Basically, the issue here is that there are limits to which you can change someone’s behavior as well as for how long. In the article above, the subject feels less empathetic and inhibited, but his psychopathy only extends to taking more risks in a video game and pocketing an uncollected tip which he promptly pays back after returning to normal. His comparison point is a special forces soldier who had extensive training and whose skills were honed in real wars. This doesn’t tell us much because military training is a major variable that’s overlooked in such stories. How likely is our non-military test subject to injure or kill someone in a real fight? Probably not very, and here is why. If you ever take a martial arts class, you’ll spend the first few weeks apologizing if you do manage to land a punch on your sparring partner and the instructors will yell at you for going far too easy on your blows and tackles. You’ll shy away from jabs and your natural instinct will be to flinch or fall back when attacked, not to calmly stand your ground. Humans are social creatures and they tend to be averse to hurting each other in the vast majority of cases.

True, we can be induced into hurting others with money or threats, and we do know how to train someone not to shy away from fights and to overcome the natural aversion to real violence. But the experimental subject in question appears to have never had any combat training or martial arts background. He may be less averse to getting into a fight because his impulse control was radically lowered, but chances are that he’ll run for it if he picks a fight with someone who’s able to hold his own or when he realizes that he’s about to get hurt. Likewise, he’s unlikely to punch as hard or as accurately as someone who’s had some real training. All in all, he may be a major menace to unwatched tips in a bar and in Grand Theft Auto, but he’s most probably not a threat to flesh and blood humans. His former special forces friend? Absolutely, but he seems to have no need to be zapped into an emotionally detached state and has his impulses pretty well under control. On top of that, were we to just zap or drag a random person into a psychopathic malice, there’s simply no telling whether he would turn on his friends and handlers or not, a chance no evil, self-respecting mastermind of the New World Order would want to take.

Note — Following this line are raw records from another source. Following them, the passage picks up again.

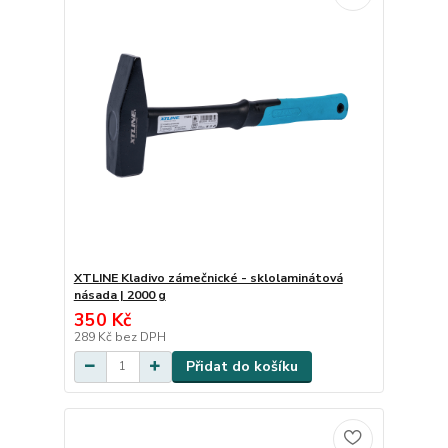
XTLINE Kladivo zámečnické - sklolaminátová
násada | 2000 g
350 Kč
289 Kč
bez DPH
Přidat do košíku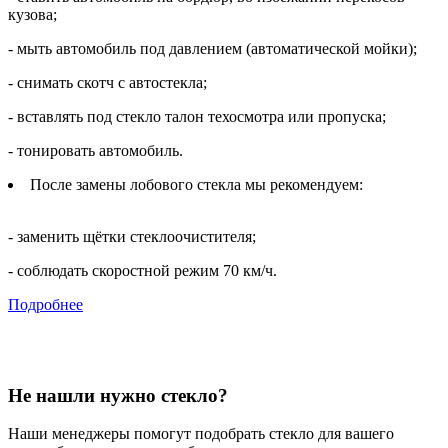
кузова;
- мыть автомобиль под давлением (автоматической мойки);
- снимать скотч с автостекла;
- вставлять под стекло талон техосмотра или пропуска;
- тонировать автомобиль.
После замены лобового стекла мы рекомендуем:
- заменить щётки стеклоочистителя;
- соблюдать скоростной режим 70 км/ч.
Подробнее
Не нашли нужно стекло?
Наши менеджеры помогут подобрать стекло для вашего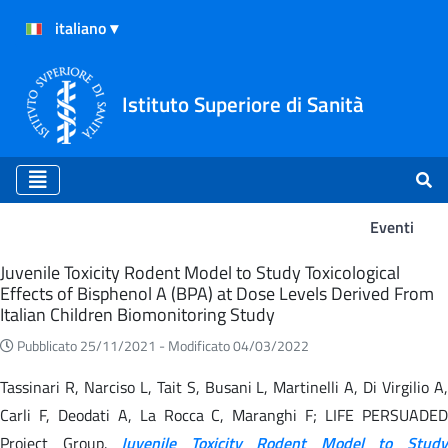
Istituto Superiore di Sanità
Eventi
Eventi
Juvenile Toxicity Rodent Model to Study Toxicological
Effects of Bisphenol A (BPA) at Dose Levels Derived From
Italian Children Biomonitoring Study
Pubblicato 25/11/2021 -
Modificato 04/03/2022
Tassinari R, Narciso L, Tait S, Busani L, Martinelli A, Di Virgilio A,
Carli F, Deodati A, La Rocca C, Maranghi F; LIFE PERSUADED
Project Group.
Juvenile Toxicity Rodent Model to Stud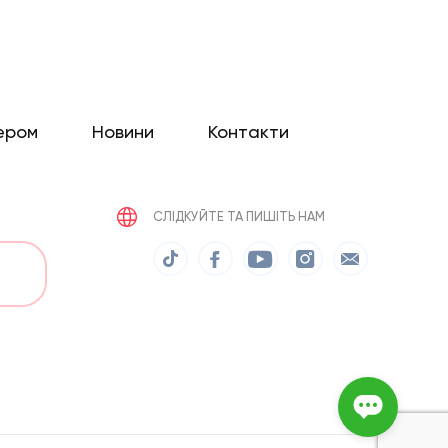
ером
Новини
Контакти
СЛІДКУЙТЕ ТА ПИШІТЬ НАМ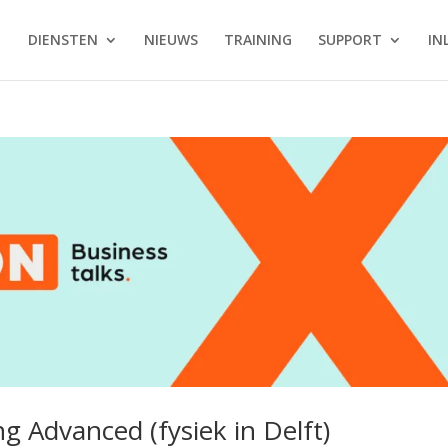
DIENSTEN
NIEUWS
TRAINING
SUPPORT
IN
g Advanced (fysiek in Delft)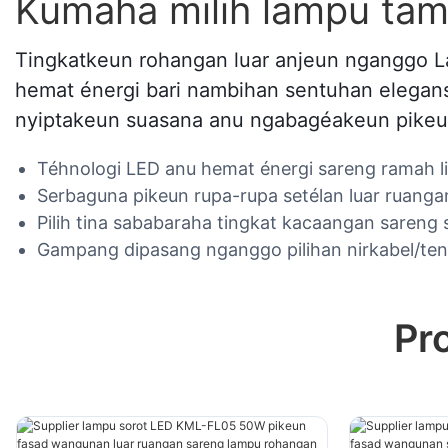
Kumaha milih lampu tam
Tingkatkeun rohangan luar anjeun nganggo 
hemat énergi bari nambihan sentuhan elegans
nyiptakeun suasana anu ngabagéakeun pikeu
Téhnologi LED anu hemat énergi sareng ramah l
Serbaguna pikeun rupa-rupa setélan luar ruangan
Pilih tina sababaraha tingkat kacaangan sareng
Gampang dipasang nganggo pilihan nirkabel/ten
Pr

And that brings us back to the very real problem of an abundance of psychopaths to do a dirty job for someone willing to pay. Just look at what happened in Afghanistan during and soon after the Soviet occupation. The mujahedeen trained to fight a guerilla war against the Red Army as well as become proxy shock troops for the ISI in a potential war with India, were not given drugs or magnetic bursts to the brain. They were recruited based on their religious convictions, trained to channel their loathing for the occupying infidels into violence, and let loose on Soviet troops. No artificial inducement or neural intervention was even needed. Today they quire regularly turn on their former handlers, kill people who displease them with near impunity and absolutely zero question or moral qualms, and have generally proved to be a far bigger threat and liability than an asymmetric military asset. Considering that real psychopaths are so dangerous, why create an entire army of them with experimental chemicals or magnetic beams? If indiscriminate murder is your goal, fully automated robots are the easiest way to go, not average people or soldiers just out of basic with their impulse control drugged and zapped out of existence…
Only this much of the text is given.